Tomi Ahonen, former Nokia executive and self-professed expert on mobile phones, 11 days ago:
You read it right. I am writing the first history of the once-iconic iPhone, written now in early April 2010, before Apple has released its first quarter earnings for 2010. This is literally the peak of the short reign that Apple’s iPhone had as the most emulated smartphone. […] And mark my words, the numbers are now very clear, Apple’s market share peak among smartphones, and among all handsets, on an annual basis, is being witnessed now.
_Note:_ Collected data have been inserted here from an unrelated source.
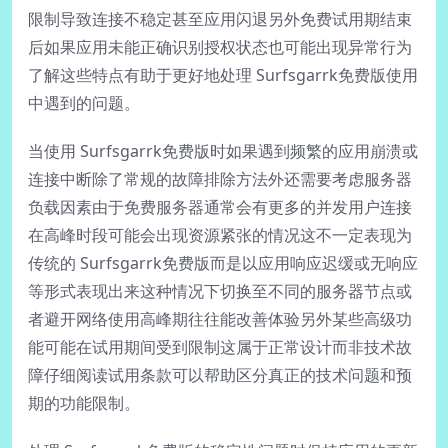
限制导致连接不稳定甚至应用闪退另外免费试用期结束
后如果应用未能正确识别授权状态也可能出现异常行为
了解这些特点有助于更好地处理 Surfsgarrk免费版使用
中遇到的问题。
当使用 Surfsgarrk免费版时如果遇到频繁的应用崩溃或
连接中断除了常规的故障排除方法外还需要考虑服务器
负载因素由于免费服务器通常会有更多的并发用户连接
在高峰时段可能会出现资源紧张的情况这不一定表现为
传统的 Surfsgarrk免费版而是以应用响应迟缓或无响应
等形式表现出来这种情况下切换至不同的服务器节点或
者避开网络使用高峰期往往能改善体验另外某些高级功
能可能在试用期间受到限制这属于正常设计而非技术故
障仔细阅读试用条款可以帮助区分真正的技术问题和预
期的功能限制。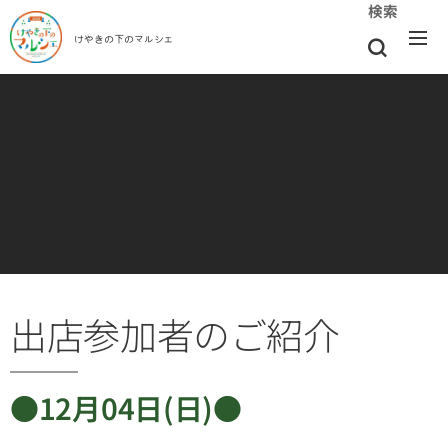
検索
けやきの下のマルシェ
出店参加者のご紹介
●12月04日(日)●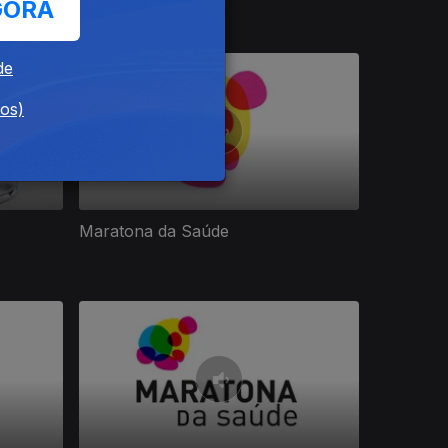
GORA
de
dos)
Maratona da Saúde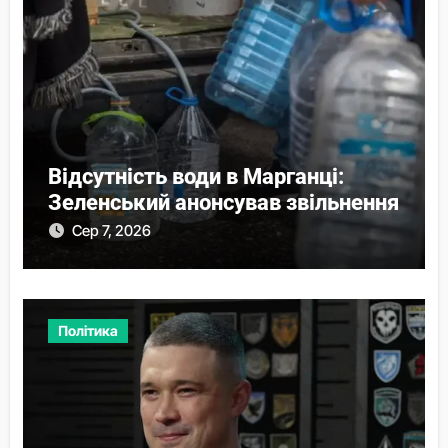
Відсутність води в Марганці:
Зеленський анонсував звільнення
Сер 7, 2026
Політика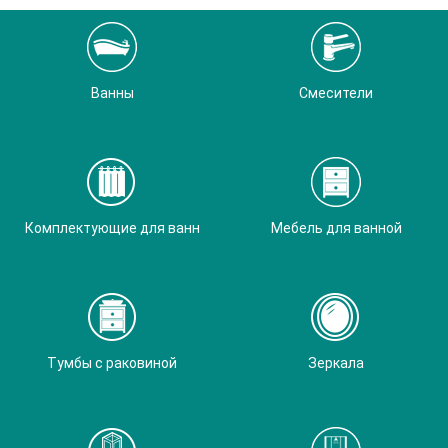
Ванны
Смесители
Комплектующие для ванн
Мебель для ванной
Тумбы с раковиной
Зеркала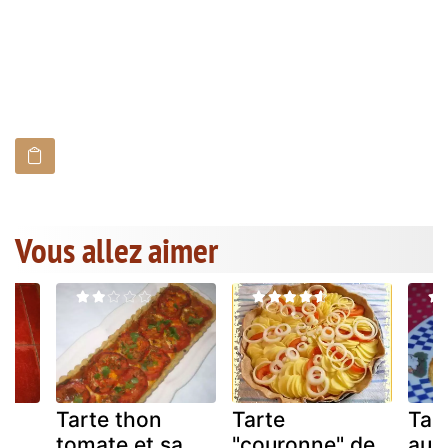
Vous allez aimer
Tarte thon
Tarte
Tart
tomate et sa
"couronne" de
au t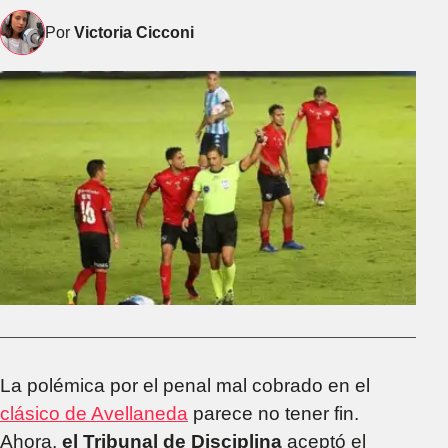
Por
Victoria Cicconi
La polémica por el penal mal cobrado en el
clásico de Avellaneda
parece no tener fin.
Ahora,
el Tribunal de Disciplina
aceptó el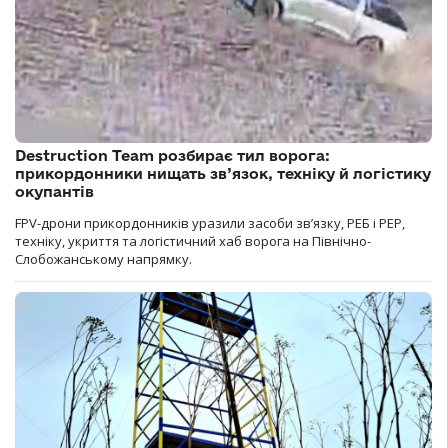
Destruction Team розбирає тил ворога:
прикордонники нищать зв’язок, техніку й логістику
окупантів
FPV-дрони прикордонників уразили засоби зв’язку, РЕБ і РЕР,
техніку, укриття та логістичний хаб ворога на Північно-
Слобожанському напрямку.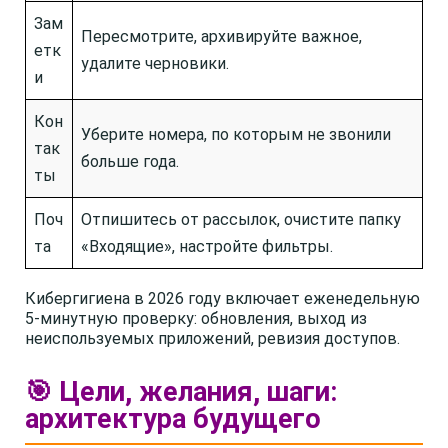
Зам
Пересмотрите, архивируйте важное,
етк
удалите черновики.
и
Кон
Уберите номера, по которым не звонили
так
больше года.
ты
Поч
Отпишитесь от рассылок, очистите папку
та
«Входящие», настройте фильтры.
Кибергигиена в 2026 году включает еженедельную
5-минутную проверку: обновления, выход из
неиспользуемых приложений, ревизия доступов.
🎯 Цели, желания, шаги:
архитектура будущего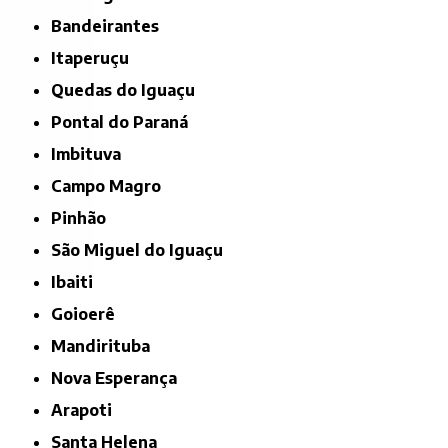
Bandeirantes
Itaperuçu
Quedas do Iguaçu
Pontal do Paraná
Imbituva
Campo Magro
Pinhão
São Miguel do Iguaçu
Ibaiti
Goioerê
Mandirituba
Nova Esperança
Arapoti
Santa Helena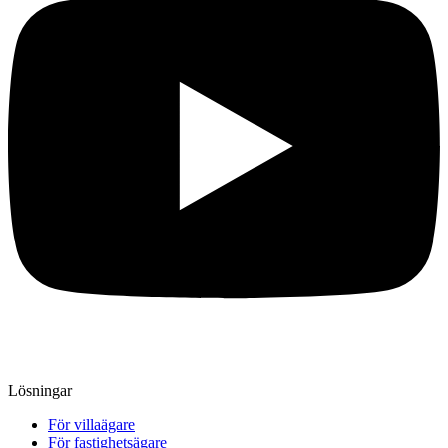
Lösningar
För villaägare
För fastighetsägare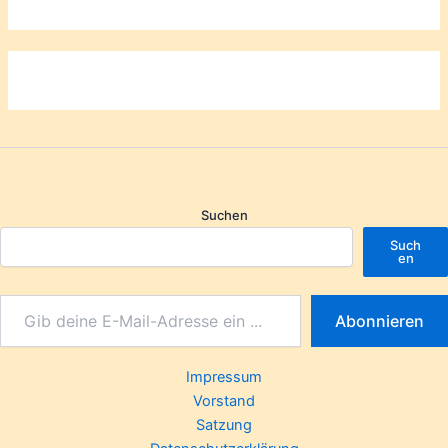
Suchen
Such
en
Abonnieren
Impressum
Vorstand
Satzung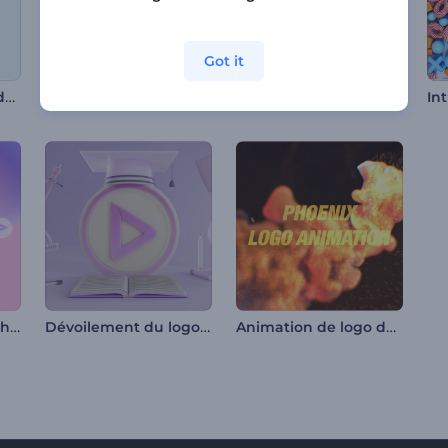
Got it
Animation ludique du logo
Animations Halloween effrayantes
Animation de logo - Particules ambiantes
Intro onglet recherche sur le web
Dévoilement du logo de l'éducation
Animation de logo de Phoenix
Yes its true, Apple cannot grow market share into 2011. But its not for reasons you might think.
[ten thousand words of gibberish snipped]
The Apple iPhone sales pattern differs from all other major smartphone makers because Apple only releases one new model per year. So the sales take off strongly and then decline as the rivals keep releasing newer phones. Apple’s best quarter is its Christmas quarter. This year they were not able to grow market share. And we already know, that Apple’s January-March quarter was a heavy fall from the Christmas level of sales (as it always is, this is the normal pattern).
The Company sold 8.75 million iPhones in the quarter, representing 131 percent unit growth over the year-ago quarter.
So the “heavy fall from the Christmas level of sales” we “already know” about was, uh, an increase of 50,000 iPhones. This was the most iPhones Apple has ever sold in a quarter. (And does not count the 63 percent year-over-year growth in sales of the iPod Touch.)